4.1         Committees of the Board of Directors

The Board of Directors may, by resolution adopted by a majority of the authorized number of directors, designate one (1) or more committees, each consisting of two (2) or more directors, to serve at the pleasure of the Board of Directors. The Board of Directors may designate one (1) or more directors as alternate members of any committee, who may replace any absent member at any meeting of the committee. The appointment of members or alternate members of a committee requires the vote of a majority of the authorized number of directors. Any such committee shall have authority to act in a manner and to the extent provided in the resolution of the Board of Directors and may have all the authority of the Board of Directors, except with respect to:

(a)          the approval of any action which, under the Code, also requires shareholders’ approval or approval of the outstanding shares;

(b)          the filling of vacancies on the Board of Directors or in any committee;

(c)          the fixing of compensation of any director or directors for serving on the Board of Directors or on any committee;

(d)          the amendment or repeal of these Bylaws or the adoption of new bylaws;

(e)          the amendment or repeal of any resolution of the Board of Directors which by its express terms is not so amendable or repealable;

(f)          a distribution to the shareholders of the Corporation, except at a rate, in a periodic amount or within a price range set forth in the Articles of Incorporation or determined by the Board of Directors; and

(g)          the appointment or designation of any other committee of the Board of Directors or the members thereof.

ARTICLE V
MEETINGS OF SHAREHOLDERS

5.1         Place of Meetings

(a)          Meetings (whether regular, special, adjourned, or postponed) of the shareholders of the Corporation may be held at the principal executive office for the transaction of business of the Corporation, or at any place within or without the State, in each case as designated by resolution of the Board of Directors or a duly authorized committee thereof.

(b)          At the sole discretion of the Board of Directors, and subject to applicable provisions under the Code and any guidelines and procedures that the Board of Directors may adopt, a meeting of the shareholders may be conducted in whole or in part by electronic transmission by and to the Corporation, electronic video screen communication, conference telephone, or other means of remote communication.

5.2         Annual Meetings

An annual meeting of shareholders shall be held each year on a date and at a time designated by the Board of Directors or a duly authorized committee thereof. The annual meeting shall be held for the purpose of electing directors and for making reports of the affairs of the Corporation. Any other business properly brought before the meeting may be transacted at the annual meeting of shareholders. The Board of Directors may postpone, reschedule, or cancel any previously scheduled annual meeting of shareholders for any reason.

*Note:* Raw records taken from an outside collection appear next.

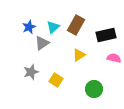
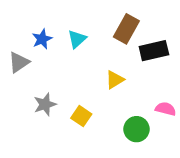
brown rectangle: (76, 25) -> (126, 29), moved
gray triangle: (42, 43) -> (19, 62), moved
pink semicircle: (114, 58) -> (166, 109), moved

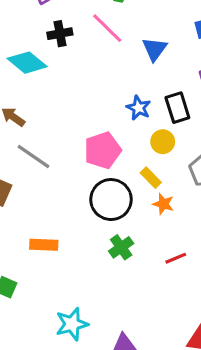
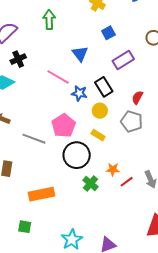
pink line: (107, 28) -> (58, 77), moved
gray line: (34, 157) -> (34, 139), moved
orange star: (163, 204) -> (113, 169), moved
orange rectangle: (44, 245) -> (41, 194), size x1.4

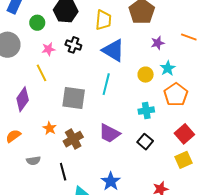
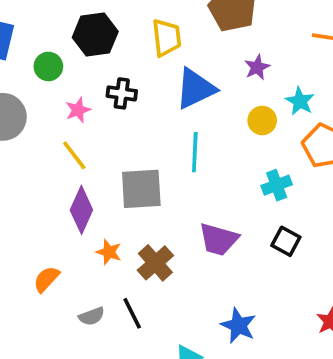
purple star: (158, 43) -> (257, 67), moved
blue triangle: (113, 50) -> (195, 89), turned -45
purple diamond: (23, 99) -> (81, 210), moved
black line: (63, 172) -> (132, 313), moved

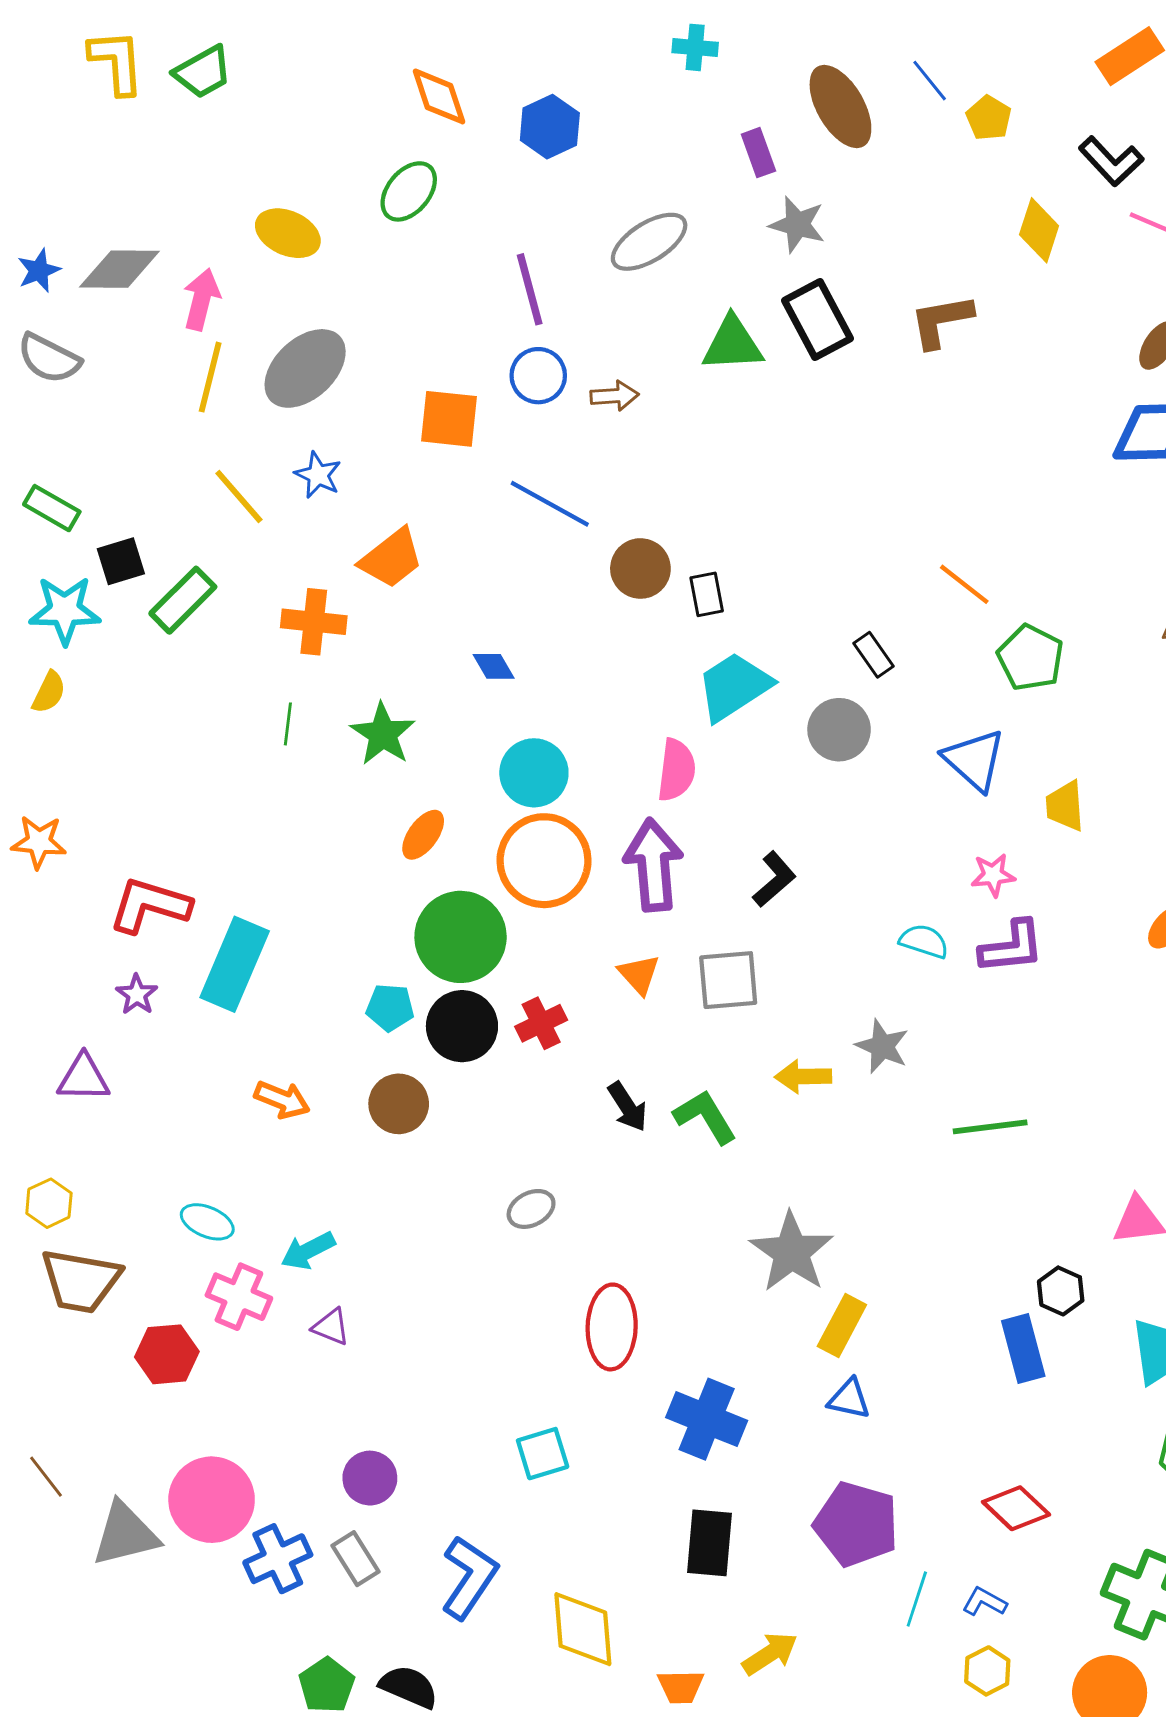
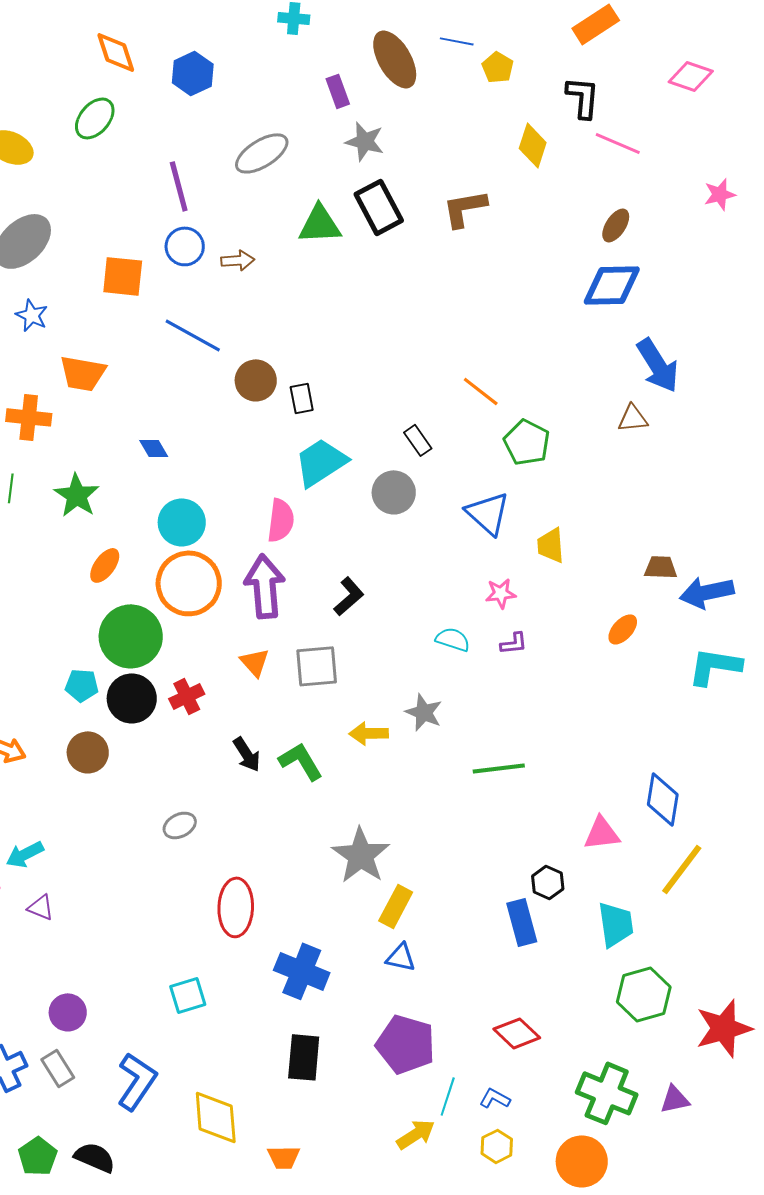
blue line: (930, 81) -> (457, 41), turned -40
black L-shape: (1111, 161) -> (583, 97), turned -132
orange trapezoid: (391, 558) -> (83, 373), turned 48
purple L-shape: (1012, 947) -> (514, 643), size x0.6
yellow arrow: (770, 1654) -> (416, 1134), moved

5.3         Special Meetings

(a)          Special meetings of shareholders for any purpose may be called at any time only by (i) the Board of Directors, the Chair of the Board of Directors, or the Chief Executive Officer or (ii) one or more holders of shares entitled to cast not less than ten percent (10%) (the “Requisite Percentage”) of the votes on the Requested Record Date (as such term is defined below) if a timely request in proper written form is delivered to the Secretary in compliance with this Section 5.3 (such request, a “Special Meeting Request”). The Board of Directors may postpone, reschedule, or cancel any previously scheduled special meeting of shareholders called pursuant to the foregoing clause (i) for any reason.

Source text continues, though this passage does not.